Naomi Hart
Naomi Hart is a multimedia artist who utilises salvaged materials and found objects to investigate and explore the relationship between human interaction and the environment, particularly themes around water, elements, journey and memory.
Hart was Leverhulme artist in residence working with glaciologists at the University of Sheffield and the University of Norway in Svalbard and is a research associate at the Global Systems Institute at the University of Exeter. She often collaborates with scientists and researchers, including marine biologists, social scientists, glaciologists and geographers, looking at issues around climate change, ocean plastic pollution and migration.
Hart has exhibited and produced site-specific work both nationally and internationally, including large-scale, socially engaged commissions for the public and private sectors and has work in the permanent collection of the National Museum of Scotland.
For the State of Emergency Commissions, Hart has created three collages on newsprint with inverted, suspended figures upon backgrounds showing reports, statistics and speculation related to Covid-19, as this virus forms the new background to everything we do.

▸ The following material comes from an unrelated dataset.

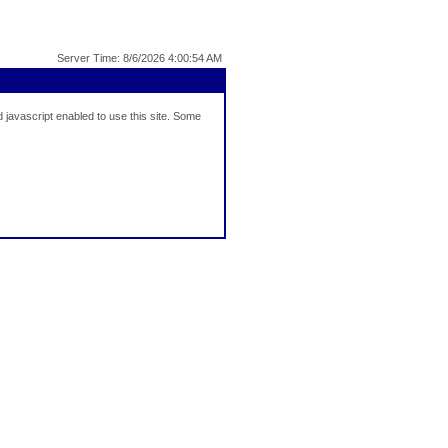
Server Time: 8/6/2026 4:00:54 AM
javascript enabled to use this site. Some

The painted figures are based on images of athletes, politicians and celebrities, participating in the same social, cultural and leisure activities that have been denied to us.
Like many others, I was glued to the news and newspapers, obsessively reading about the virus and how others were managing it, as if by reading I could somehow solve the enormity of the problem. The silhouettes, divorced from everyday life and their contexts at the moment the photos were taken, become suspended in strange, uncomfortable poses: rising or drifting, fighting or at peace, reaching for something unknown and unseen. The figures could be falling, floating or merely in suspension. Their very isolation could be as much freedom as imprisonment in an infinite, undetermined time and space – it all depends on perspective.